▸ DATA UNDER STUDY:
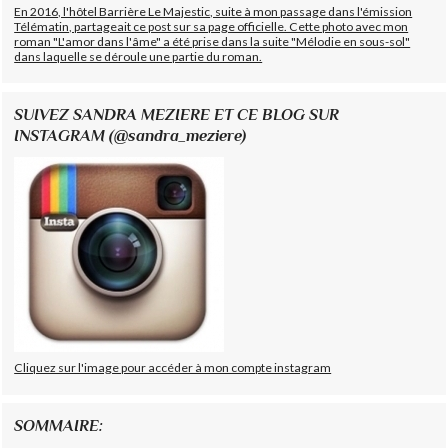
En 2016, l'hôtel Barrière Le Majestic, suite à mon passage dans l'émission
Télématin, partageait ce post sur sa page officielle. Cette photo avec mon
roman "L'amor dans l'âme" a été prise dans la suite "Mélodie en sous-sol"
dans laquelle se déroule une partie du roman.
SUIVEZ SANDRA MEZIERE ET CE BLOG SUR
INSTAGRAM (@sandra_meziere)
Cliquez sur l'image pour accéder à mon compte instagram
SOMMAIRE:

--

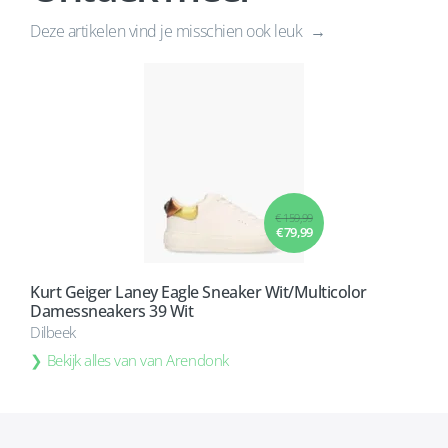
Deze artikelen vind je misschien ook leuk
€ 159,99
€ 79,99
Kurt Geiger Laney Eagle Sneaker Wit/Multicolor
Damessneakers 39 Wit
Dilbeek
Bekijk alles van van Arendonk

▸ EXERCISE DESCRIPTION: In the listing above, count each line that holds the word "suite" and report the number alone.

▸ EXERCISE RESPONSE: 2